Dieppe. — Lundi 6 septembre. — Parti pour Dieppe à huit heures ; à neuf heures à Mantes ; à dix heures un quart, à peu près, à Rouen. Le reste du trajet, n’étant pas direct, a été beaucoup plus long.

Arrivé à Dieppe à une heure. Trouvé là M. Maison. Logé hôtel de Londres avec la vue sur le port que je souhaitais, et qui est charmante. Cela me fera une grande distraction.

Dans toute cette fin de journée, dont j’ai passé une grande partie sur la jetée, je n’ai pu échapper à un extrême ennui. Dîné seul à sept heures, près de gens que j’avais rencontrés déjà sur la jetée, et qui m’avaient, dès ce moment, inspiré de l’antipathie ; ce sentiment s’est encore augmenté pendant ce triste dîner. Naturel de chasseurs demi-hommes du monde, la pire espèce de toutes.

J’ai trouvé dans la voiture jusqu’à Rouen un grand homme barbu et très sympathique, qui m’a dit les choses les plus intéressantes sur les émigrants allemands et particulièrement sur certaines des colonies de cette race, qui se sont établies dans plusieurs parties de la Russie méridionale, où il les a vues. Ces gens, descendant en grande partie des Hussites, qui sont devenus les Frères Moraves.
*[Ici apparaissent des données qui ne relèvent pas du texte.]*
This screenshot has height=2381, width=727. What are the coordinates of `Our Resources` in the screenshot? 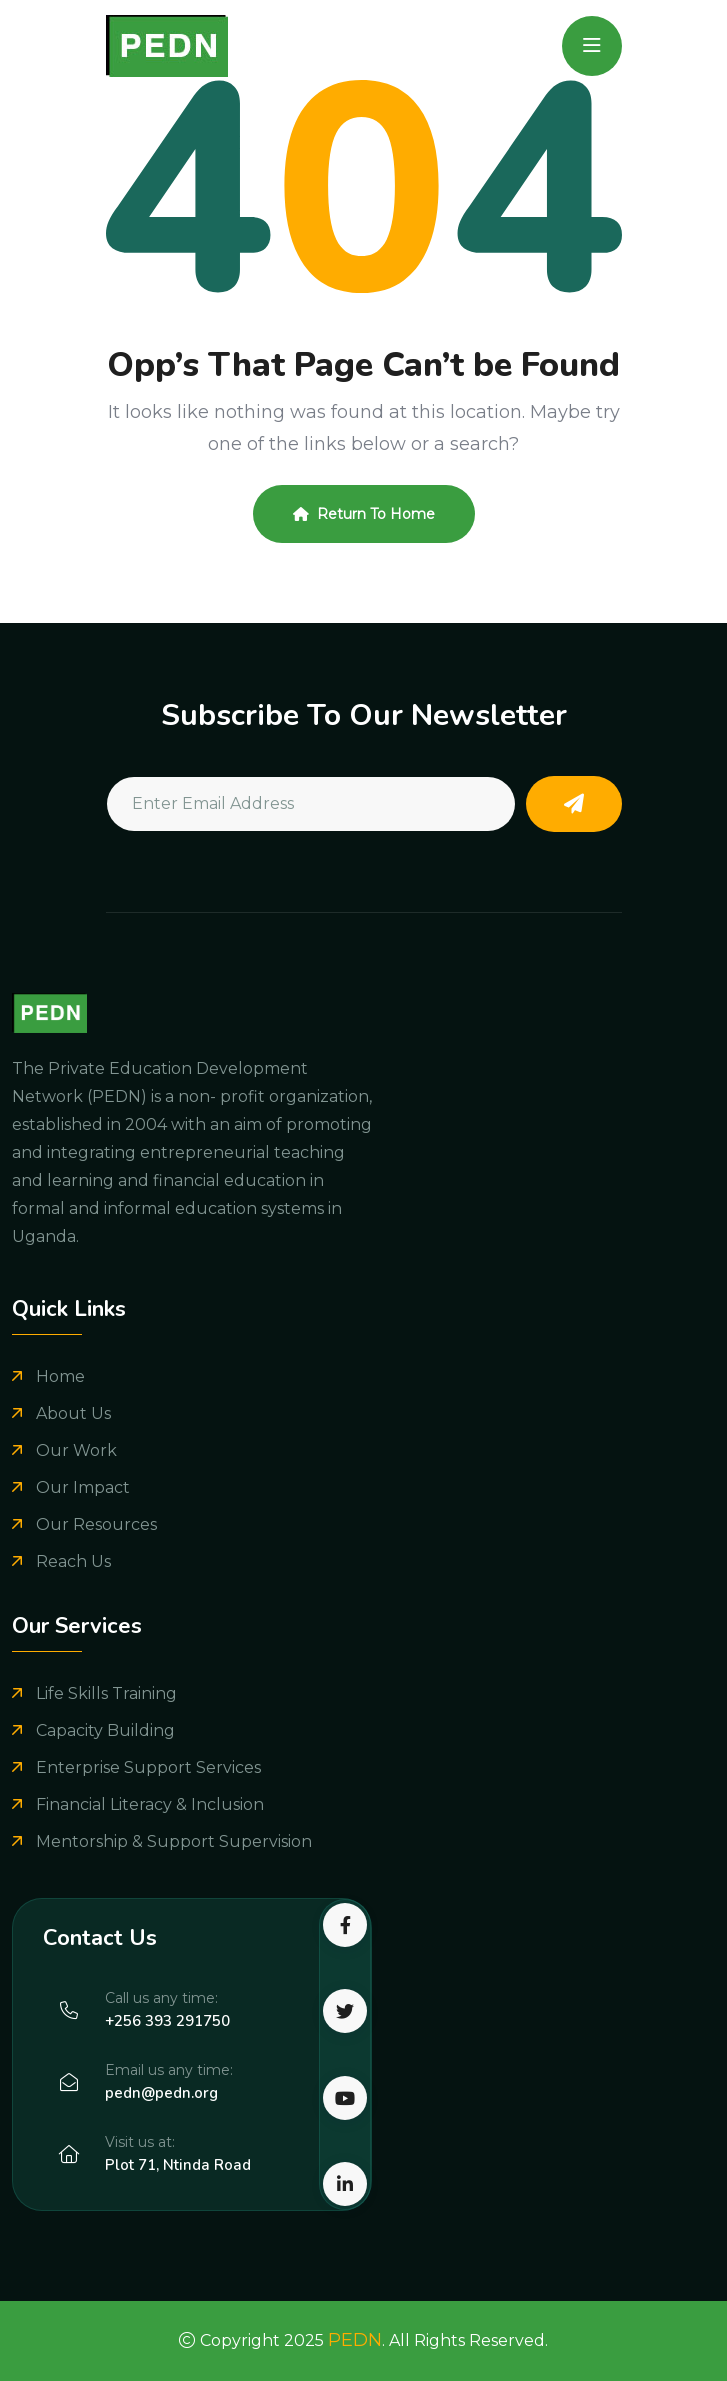 It's located at (96, 1524).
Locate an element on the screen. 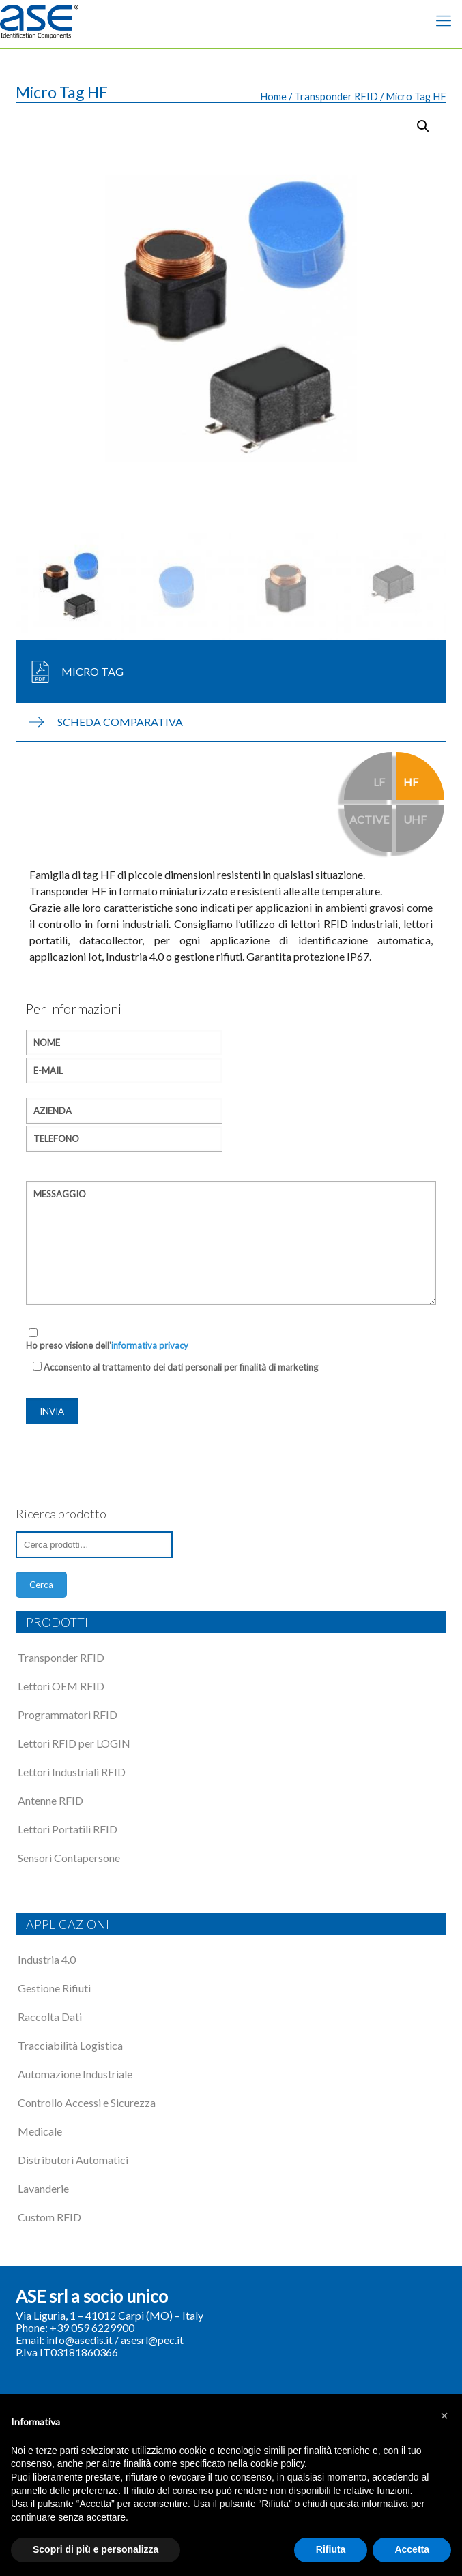  Lettori Industriali RFID is located at coordinates (72, 1771).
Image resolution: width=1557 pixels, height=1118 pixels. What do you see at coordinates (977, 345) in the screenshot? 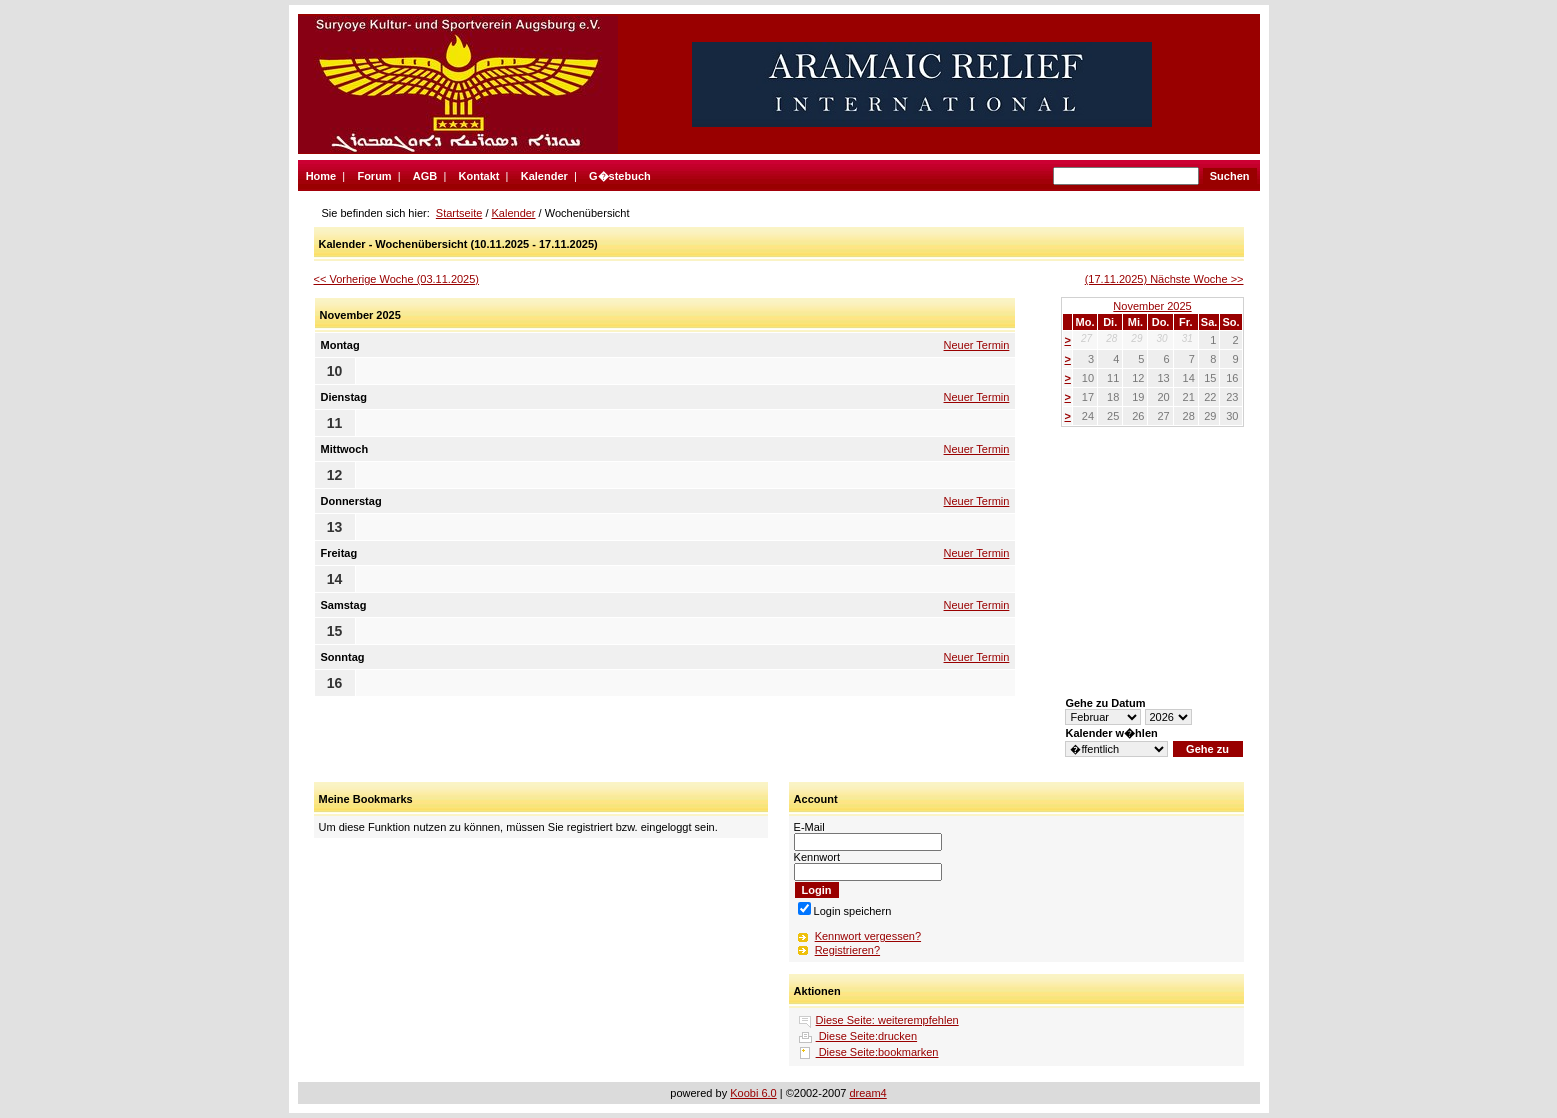 I see `Neuer Termin` at bounding box center [977, 345].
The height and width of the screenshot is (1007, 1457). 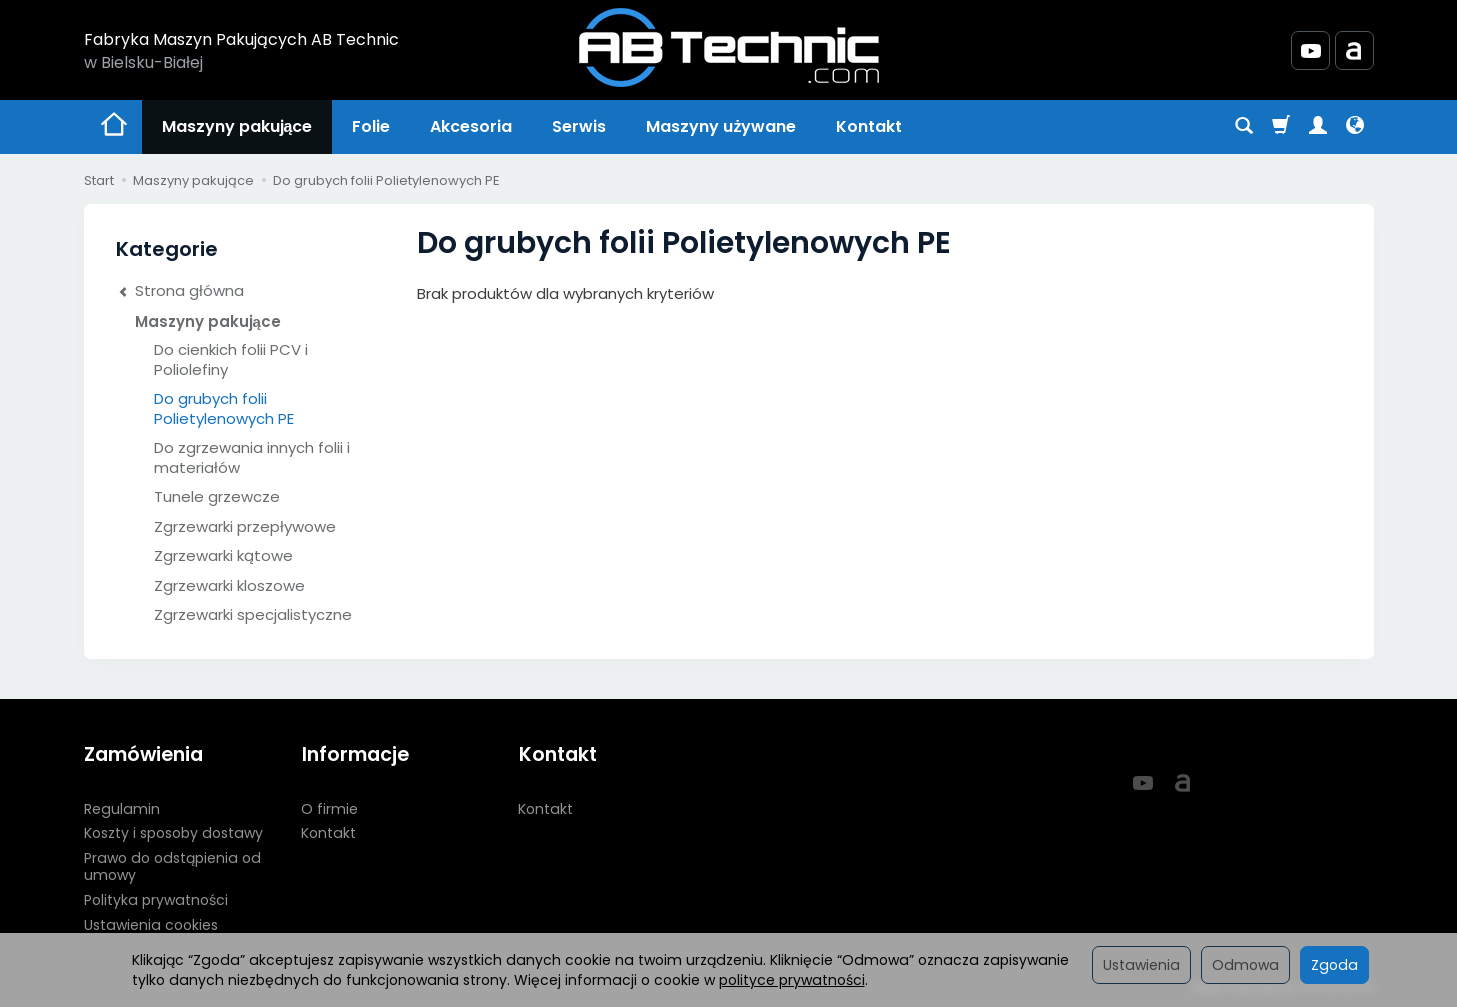 What do you see at coordinates (156, 898) in the screenshot?
I see `Polityka prywatności` at bounding box center [156, 898].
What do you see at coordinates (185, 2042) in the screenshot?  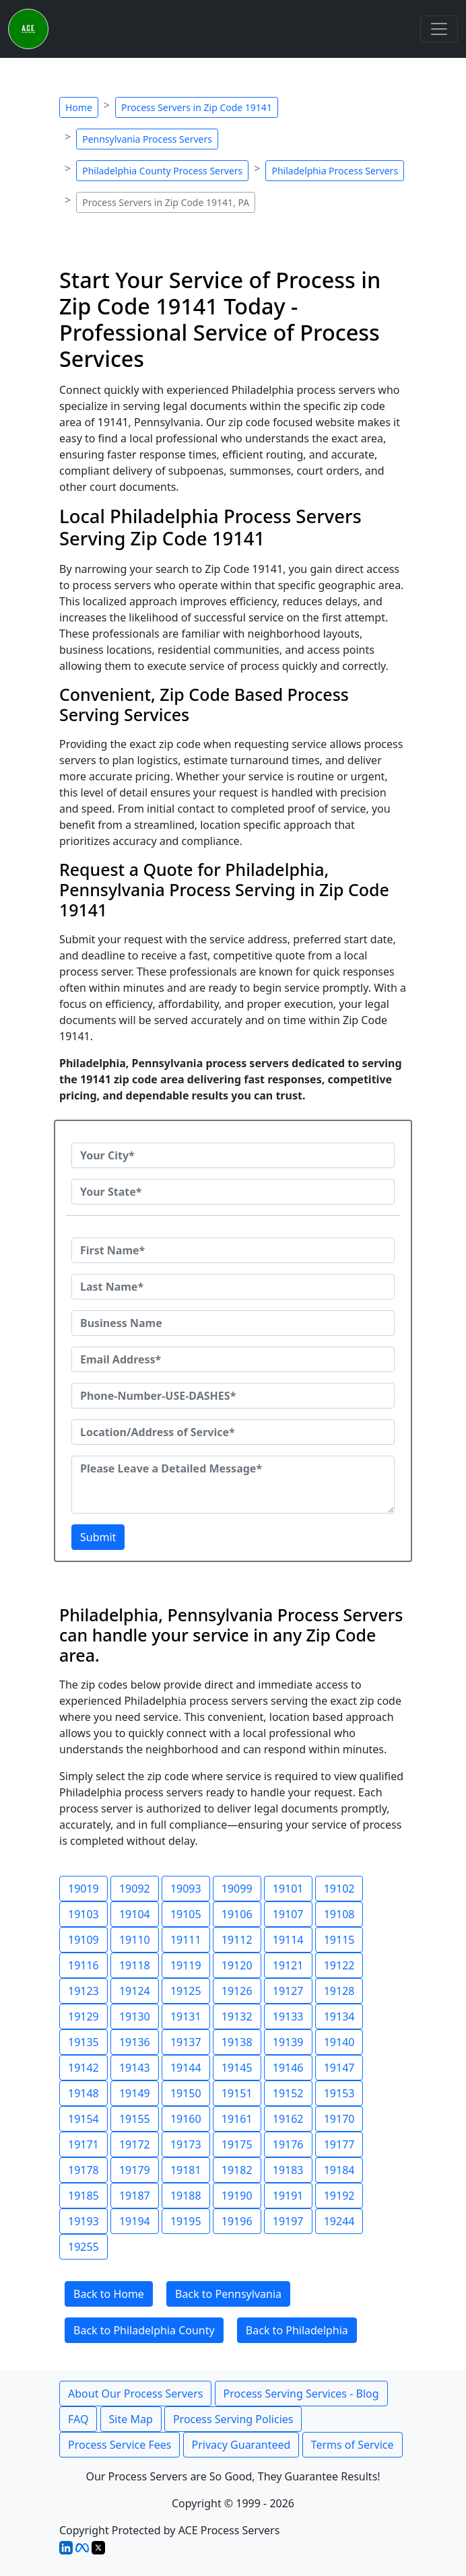 I see `19137` at bounding box center [185, 2042].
Ils vivent là en communauté, mais ne sont point des communistes, à la manière dont on entendait cette qualification en France, dans nos derniers troubles : la terre seulement est en commun, et probablement aussi les instruments de travail, puisque chacun doit à la communauté le tribut de son travail ; mais les industries particulières enrichissent les uns plus que les autres, puisque chacun a son pécule, qu’il fait valoir avec plus ou moins de soin et d’habileté ; il y a possibilité de se faire remplacer pour le travail commun. Ils se donnent le nom de Méronites ou Ménonites.